Following the disbandment of YCO Shine Masters and Lady's Choice and with Mama's Love not taking part of the league's last offering of the season, seven teams were left to play in the Maharlika Cup which opens on October 10. After the two-round eliminations, the team standings were Lhuillier-Converse (9-3), Swift Hotdogs (8-4), Magnolia Ice Cream (7-5), Philips (6-6), Sta.Lucia and Purefoods (5-7), and MIESCOR (2-10).

The last four lower-seeded teams played in a two-round quarterfinals to determine three other semifinalists.

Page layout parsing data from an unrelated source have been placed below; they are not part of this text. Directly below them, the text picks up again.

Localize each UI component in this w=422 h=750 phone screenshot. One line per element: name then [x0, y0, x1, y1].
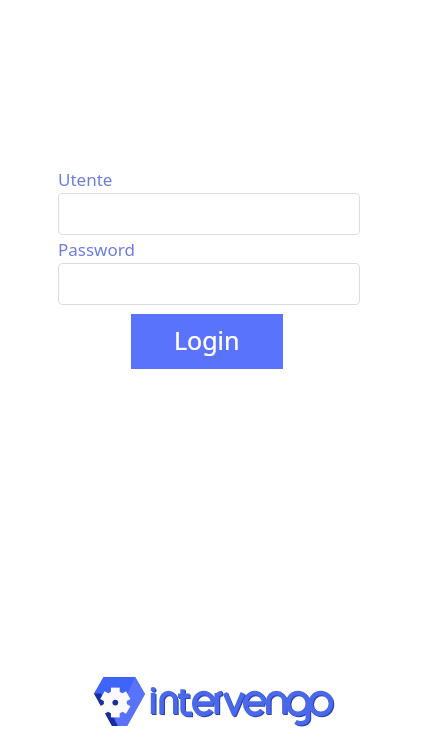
other: intervengo: [94, 677, 332, 727]
button[interactable]: Login: [131, 314, 283, 369]
staticText: Password: [58, 238, 135, 261]
staticText: Utente: [58, 168, 113, 191]
staticText: Login: [174, 323, 240, 357]
button[interactable]: [58, 193, 360, 235]
button[interactable]: [58, 263, 360, 305]
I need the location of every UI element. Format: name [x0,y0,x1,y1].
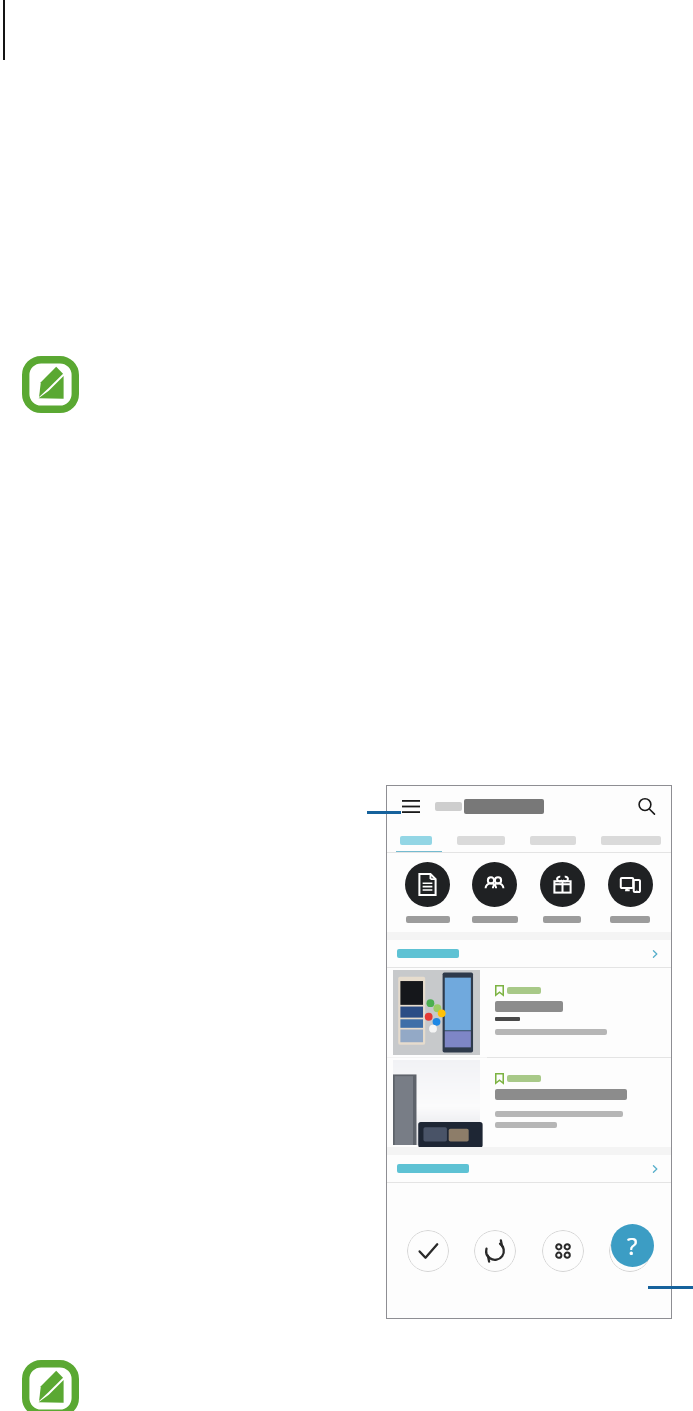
button[interactable]: Search [633,793,659,819]
button[interactable]: News and tips [386,940,672,967]
staticText: ? [627,1229,638,1262]
button[interactable]: Help options [609,1230,651,1272]
button[interactable] [457,827,505,853]
button[interactable]: Optimise [474,1230,516,1272]
button[interactable]: My benefits [528,862,596,923]
button[interactable]: My products [596,862,664,923]
button[interactable]: Open navigation menu [399,794,423,818]
button[interactable]: Diagnostics check [407,1230,449,1272]
button[interactable]: Help [611,1224,654,1267]
button[interactable] [601,827,661,853]
button[interactable] [400,827,432,853]
button[interactable]: Diagnostics [386,1155,672,1182]
button[interactable] [530,827,576,853]
button[interactable]: Feedback list [394,862,461,923]
button[interactable]: My community [461,862,528,923]
button[interactable]: All apps [542,1230,584,1272]
button[interactable] [386,1058,672,1147]
button[interactable] [386,968,672,1057]
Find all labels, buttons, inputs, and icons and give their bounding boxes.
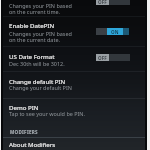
button[interactable]: Changes your PIN based	[0, 0, 150, 16]
staticText: Enable DatePIN	[9, 21, 55, 29]
button[interactable]: About Modifiers	[0, 138, 150, 150]
staticText: OFF	[98, 0, 107, 5]
staticText: Tap to see your would be PIN.	[9, 110, 85, 117]
button[interactable]: Demo PIN	[0, 98, 150, 123]
staticText: US Date Format	[9, 52, 55, 60]
staticText: Demo PIN	[9, 103, 39, 111]
staticText: on the current date.	[9, 36, 60, 43]
staticText: ON	[111, 29, 119, 35]
staticText: on the current time.	[9, 8, 60, 15]
staticText: Change default PIN	[9, 77, 66, 85]
staticText: MODIFIERS	[10, 129, 38, 135]
staticText: Dec 30th will be 3012.	[9, 60, 65, 67]
staticText: Changes your PIN based	[9, 30, 72, 37]
button[interactable]: Change default PIN	[0, 72, 150, 97]
staticText: Change your default PIN	[9, 84, 72, 91]
staticText: OFF	[98, 55, 107, 61]
button[interactable]: US Date Format	[0, 47, 150, 71]
staticText: About Modifiers	[9, 140, 56, 148]
staticText: Changes your PIN based	[9, 2, 72, 9]
button[interactable]: Enable DatePIN	[0, 17, 150, 46]
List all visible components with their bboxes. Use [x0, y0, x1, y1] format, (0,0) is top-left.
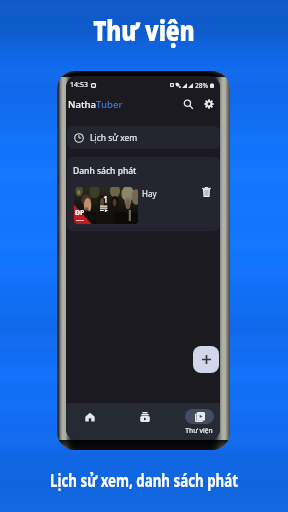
staticText: Lịch sử xem, danh sách phát: [50, 468, 238, 493]
button[interactable]: Lịch sử xem: [67, 126, 220, 149]
staticText: 14:53: [70, 80, 88, 90]
staticText: NathaTuber: [68, 98, 123, 111]
button[interactable]: Settings: [201, 96, 217, 112]
staticText: 1: [103, 193, 109, 205]
button[interactable]: Search: [180, 96, 196, 112]
button[interactable]: ĐP: [67, 185, 220, 223]
staticText: 28%: [195, 81, 209, 90]
staticText: Thư viện: [185, 426, 213, 435]
button[interactable]: Trang chủ: [66, 403, 114, 424]
staticText: Hay: [142, 188, 157, 199]
staticText: Thư viện: [93, 12, 195, 49]
button[interactable]: Kênh đăng ký: [119, 403, 169, 424]
staticText: ĐP: [75, 208, 85, 218]
staticText: Lịch sử xem: [90, 132, 138, 144]
button[interactable]: Delete: [199, 185, 213, 199]
staticText: Danh sách phát: [73, 165, 137, 177]
button[interactable]: Thư viện: [174, 403, 220, 435]
button[interactable]: Add playlist: [193, 346, 219, 373]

Sta.Lucia finish with five wins and one loss, followed by MIESCOR with three wins and three losses, Philips and Purefoods, both with two wins and four losses, played in a sudden-death playoff on November 28, Philips won the match, 85-79.

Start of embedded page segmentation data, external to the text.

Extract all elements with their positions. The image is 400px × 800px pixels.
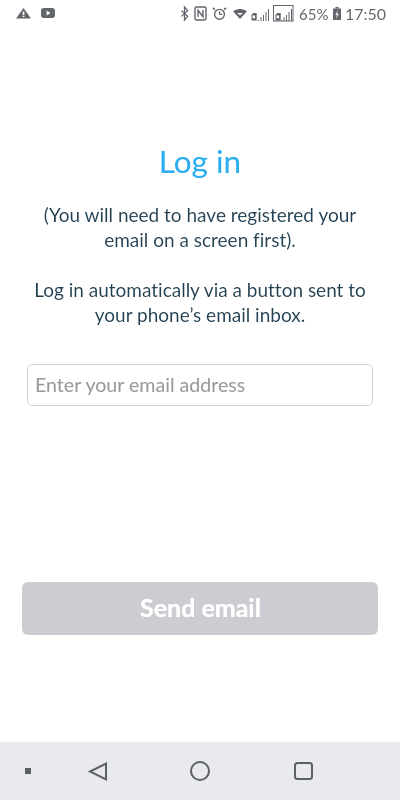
staticText: Send email: [140, 592, 261, 622]
button[interactable]: Send email: [22, 582, 378, 635]
button[interactable]: Menu: [16, 759, 40, 783]
staticText: 65%: [299, 5, 329, 23]
button[interactable]: Enter your email address: [27, 364, 373, 406]
button[interactable]: Recents: [283, 751, 323, 791]
staticText: (You will need to have registered your e…: [0, 203, 400, 251]
staticText: Log in: [0, 142, 400, 180]
staticText: 17:50: [345, 4, 387, 23]
staticText: Log in automatically via a button sent t…: [0, 278, 400, 326]
button[interactable]: Back: [78, 751, 118, 791]
button[interactable]: Home: [180, 751, 220, 791]
staticText: Enter your email address: [35, 373, 246, 397]
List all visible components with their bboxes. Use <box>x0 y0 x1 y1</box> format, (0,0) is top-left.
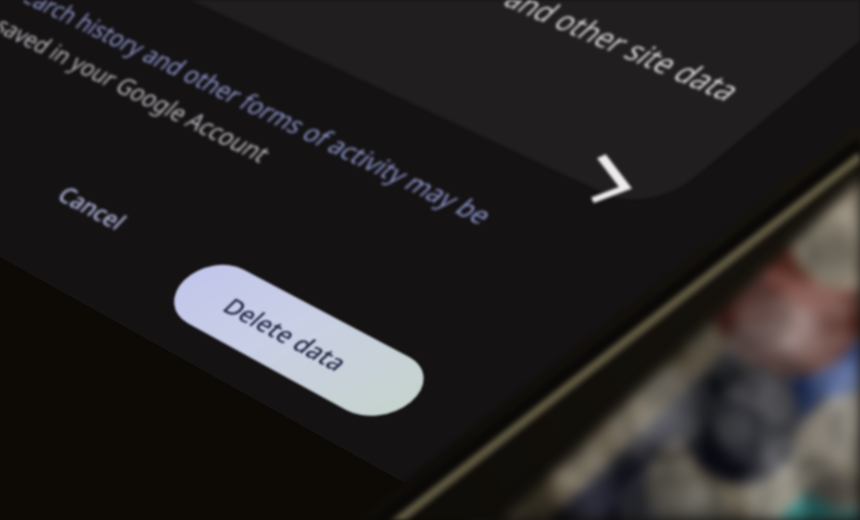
button[interactable]: Delete browsing data dialog <box>0 0 860 520</box>
button[interactable] <box>0 0 860 520</box>
button[interactable] <box>0 0 860 520</box>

Magnolia and Swift advances into the championship with a 4-1 won-loss record in the one-round semifinals. The rest of the standings were Lhuillier-Converse (3-2), Philips Sardines (2-3), Sta.Lucia and MIESCOR (1-4). Magnolia Ice Cream won their second league title with a 3-1 series win over RFM-Swift Hotdogs, which had new acquisitions Alvin Patrimonio and Glenn Capacio from the disbanded YCO ballclub. Lhuillier-Converse placed third with a similar 3-1 win over Philips Sardines in their own series.

==Occurrences==
Game One of the Philippine Cup Finals between the USA Selection (Swift) and the RP Men's National team (PABL-Philips) were triggered by a melee that spilled all over the court with only 30 seconds left in the ballgame, the nationals on top, 83-81, both benches emptied in a five-minute player fight with spectators joining the free-for-all. USA coach Jerry Webber call for a walkout and the nationals were awarded the win by forfeiture.

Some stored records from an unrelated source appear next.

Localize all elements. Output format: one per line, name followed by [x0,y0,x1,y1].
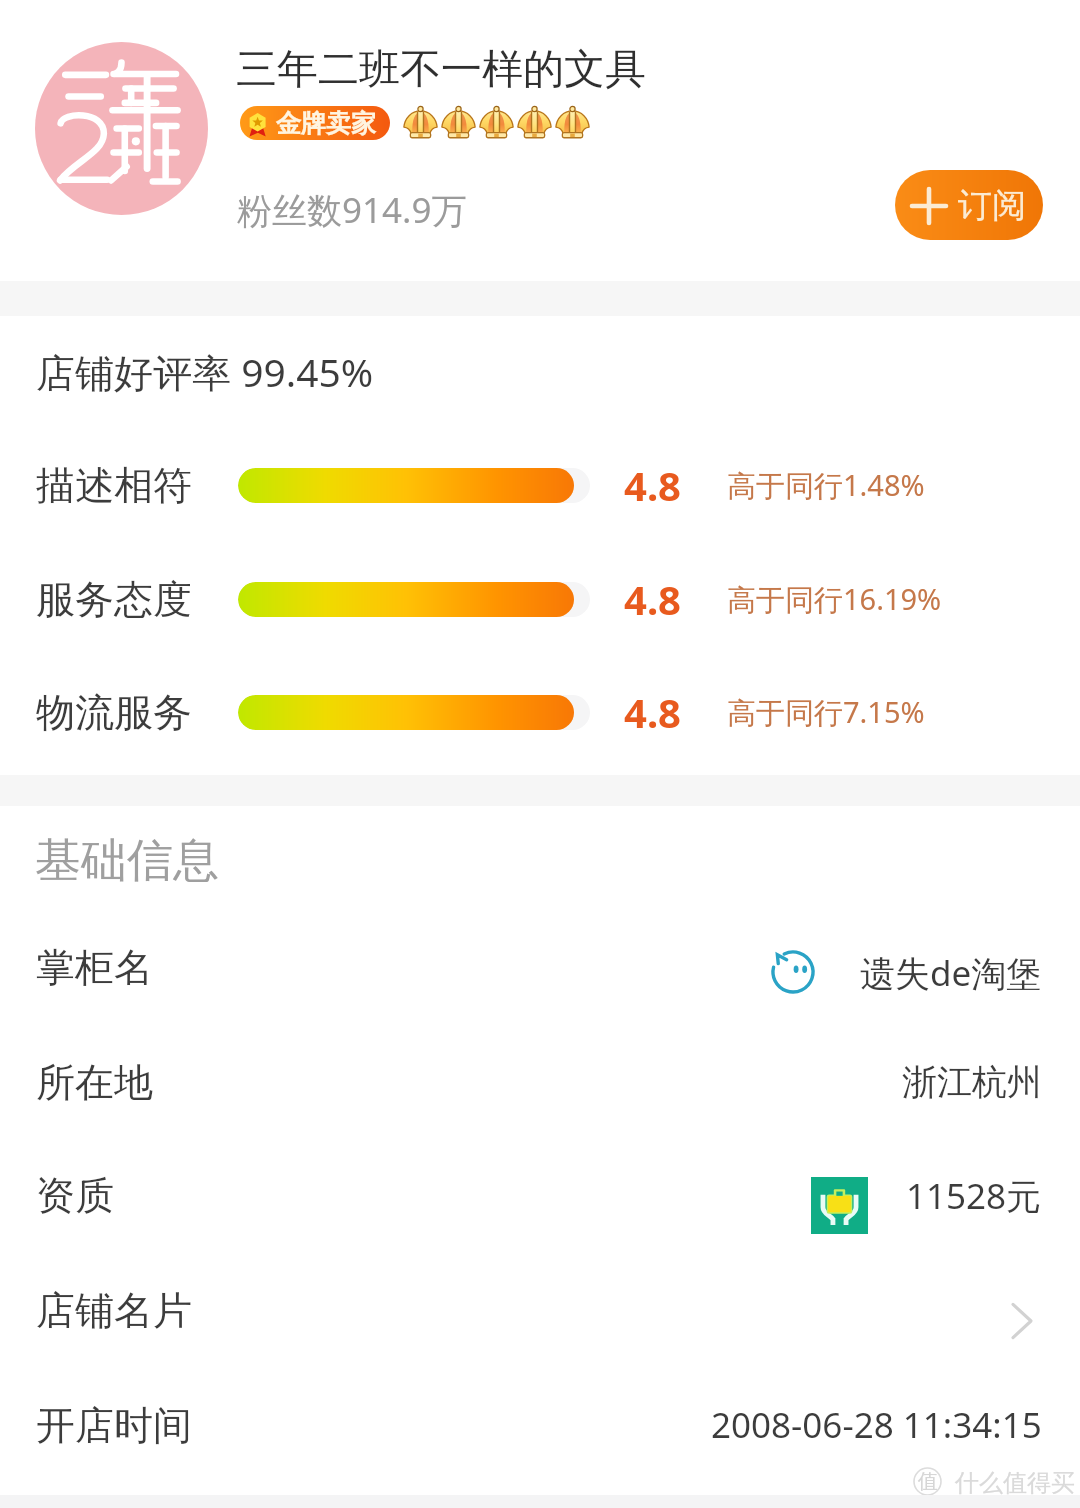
staticText: 物流服务 [36,688,192,737]
button[interactable]: 掌柜名 [0,932,1080,1002]
staticText: 掌柜名 [36,943,153,992]
button[interactable]: 所在地 [0,1047,1080,1117]
staticText: 订阅 [958,184,1026,227]
other: Open shop card [1002,1301,1042,1341]
staticText: 11528元 [906,1172,1042,1220]
staticText: 金牌卖家 [276,108,376,139]
staticText: 遗失de淘堡 [860,949,1042,997]
staticText: 高于同行16.19% [727,579,942,619]
staticText: 服务态度 [36,575,192,624]
staticText: 粉丝数914.9万 [237,186,467,234]
staticText: 店铺好评率 99.45% [36,345,374,395]
staticText: 什么值得买 [955,1468,1075,1498]
staticText: 三年二班不一样的文具 [236,44,646,96]
button[interactable]: 金牌卖家 [240,106,390,140]
button[interactable]: Shop avatar [35,42,208,215]
button[interactable]: 开店时间 [0,1390,1080,1460]
button[interactable]: 订阅 [895,170,1043,240]
staticText: 开店时间 [36,1401,192,1450]
staticText: 描述相符 [36,461,192,510]
staticText: 4.8 [624,572,681,626]
staticText: 高于同行7.15% [727,692,925,732]
staticText: 4.8 [624,685,681,739]
staticText: 资质 [36,1171,114,1220]
staticText: 基础信息 [35,832,219,890]
staticText: 所在地 [36,1058,153,1107]
staticText: 值 [918,1469,938,1494]
staticText: 浙江杭州 [902,1060,1042,1104]
button[interactable]: 资质 [0,1160,1080,1230]
staticText: 店铺名片 [36,1286,192,1335]
button[interactable]: 店铺名片 [0,1275,1080,1345]
staticText: 2008-06-28 11:34:15 [711,1401,1042,1449]
staticText: 高于同行1.48% [727,465,925,505]
staticText: 4.8 [624,458,681,512]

Game four of the Maharlika Cup finals between Magnolia and Swift was halted for 15 minutes and with only 1:52 left in the ballgame. The Hotdogs walkout because they felt short-changed by the game officials, irate fans pelted the hardcourt with debris and softdrink bottles, it took a while before Swift coach Arturo Valenzona and his boys were persuaded to finish the game.

==Individual awards==
- Mythical First Team (Maharlika Cup):
- Jerry Codinera (Magnolia) (SCOOP's Most Outstanding Player)
- Alvin Patrimonio (RFM-Swift)
- Ato Agustin (RFM-Swift)
- Dindo Pumaren (Magnolia)
- Jojo Lastimosa (Lhuillier-Converse)
- Season's Most Valuable Player (MVP): Alvin Patrimonio (YCO/Swift)
- Mythical First Team:
- Alvin Patrimonio (YCO/Swift)
- Jerry Codinera (Magnolia)
- Glenn Capacio (YCO/Swift)
- Jojo Lastimosa (Lhuillier-Converse)
- Ronnie Magsanoc (YCO/Philips)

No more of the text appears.